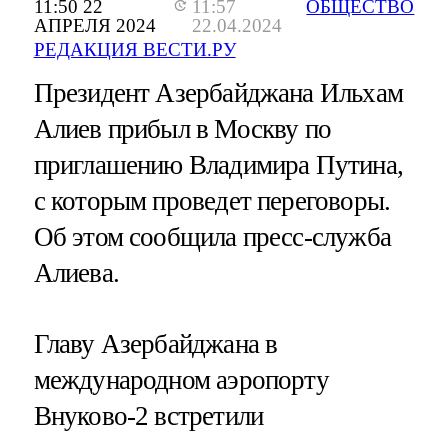
11:50 22
11:57
ОБЩЕСТВО
АПРЕЛЯ 2024
22.04.2024
РЕДАКЦИЯ ВЕСТИ.РУ
Президент Азербайджана Ильхам
Алиев прибыл в Москву по
приглашению Владимира Путина,
с которым проведет переговоры.
Об этом сообщила пресс-служба
Алиева.
Главу Азербайджана в
международном аэропорту
Внуково-2 встретили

*-*-*

◆ **PROBLEM TO WORK ON**
Apart from the pictures, return every entry above exactly as given.

◆ **RESPONSE TO THIS EXERCISE**
11:50 22
11:57
ОБЩЕСТВО
АПРЕЛЯ 2024
22.04.2024
РЕДАКЦИЯ ВЕСТИ.РУ
Президент Азербайджана Ильхам
Алиев прибыл в Москву по
приглашению Владимира Путина,
с которым проведет переговоры.
Об этом сообщила пресс-служба
Алиева.
Главу Азербайджана в
международном аэропорту
Внуково-2 встретили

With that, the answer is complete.